Machine Gun Preacher, with Gerard Butler, Michelle Monaghan, Michael Shannon, Madeline Carroll, Souleymane Sy Savane & Kathy Baker. Marc Forster, director. At first, I hesitated at seeing this film. African atrocities are not usually my cup of tea & I didn’t have the best of days. I thought about it & walked right in. Sometimes, you just have to do things your brain is yelling at you to avoid. It was an honor to see this film.
Butler is an absolute reflection of the sun, with his portrayal of a hard man. Who lives fast, without initial regard for others, found personal salvation in his religion & instinctively searched to help others in a land far from his home.
I’ve never seen Butler exude so much human emotion, in a role.

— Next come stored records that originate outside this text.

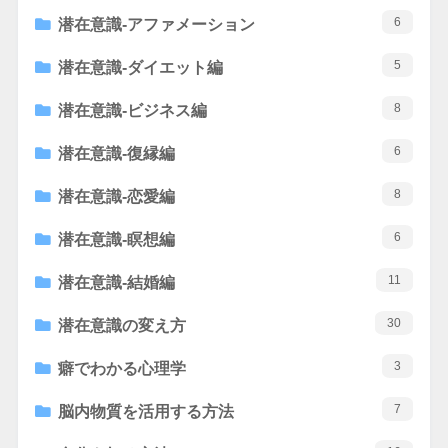
6
潜在意識-アファメーション
5
潜在意識-ダイエット編
8
潜在意識-ビジネス編
6
潜在意識-復縁編
8
潜在意識-恋愛編
6
潜在意識-瞑想編
11
潜在意識-結婚編
30
潜在意識の変え方
3
癖でわかる心理学
7
脳内物質を活用する方法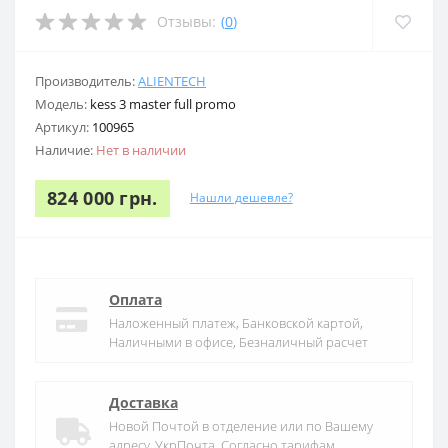
Отзывы:
(
0
)
Производитель:
ALIENTECH
Модель:
kess 3 master full promo
Артикул:
100965
Наличие:
Нет в наличии
824 000 грн.
Нашли дешевле?
Оплата
Наложенный платеж, Банковской картой,
Наличными в офисе, Безналичный расчет
Доставка
Новой Почтой в отделение или по Вашему
адресу. УкрПочта. Согласно тарифам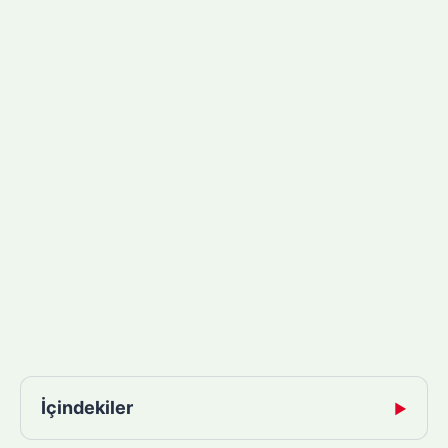
İçindekiler
▶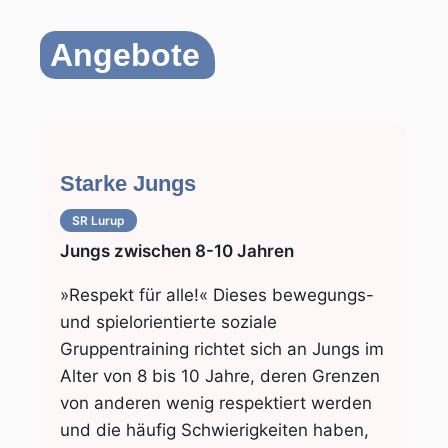
Angebote
Starke Jungs
SR Lurup
Jungs zwischen 8-10 Jahren
»Respekt für alle!« Dieses bewegungs-
und spielorientierte soziale
Gruppentraining richtet sich an Jungs im
Alter von 8 bis 10 Jahre, deren Grenzen
von anderen wenig respektiert werden
und die häufig Schwie­rigkeiten haben,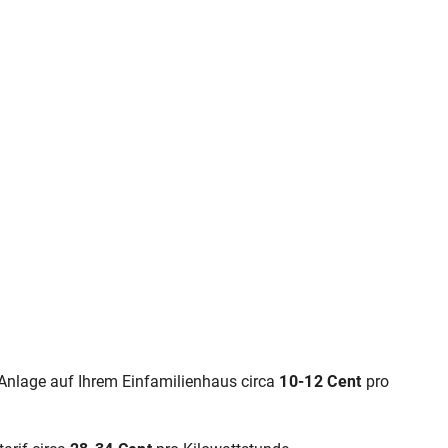
V‑Anlage auf Ihrem Einfamilienhaus circa
10-12 Cent
pro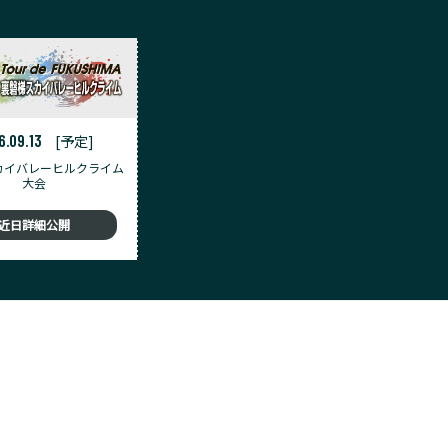
6.09.13
[予定]
カイバレーヒルクライム
大会
近日詳細公開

I haven’t seen every single one of his movies but enough to get a notion of what he’s capable of doing. This is no story of a larger than life myth, this is a story of a very real, larger than life man who, to this day, is fighting to save children orphaned by the monster Kony, in Africa.
For those of you unfamiliar with this particular blight on the face of the Earth, Kony is an evil in Africa that has stolen thousands & thousands of children, forcing them to join his “Lord’s Resistance Army”, terrorizing & slaughtering hundreds of thousands more in Northern Uganda, Southern Sudan. Believe me, you don’t want me to detail his atrocities.
Butler’s Sam Childers ends up in Uganda with the intent, inspired at first by his Christian Evangelical faith to build a church & orphanage for children left orphaned by this continuing drama in Africa.
The film is a study of a man that shuttles between his home in America, his family, friends & congregation – & his self-appointed duties watching over these children overseas & fighting the good fight. The overriding moral of this excessively emotional film is that Childers is doing what he can to help these children, in his own way. He’s brutish, hard & violent. That is the kind of man he is, within his social class in America. (It’s a big country.)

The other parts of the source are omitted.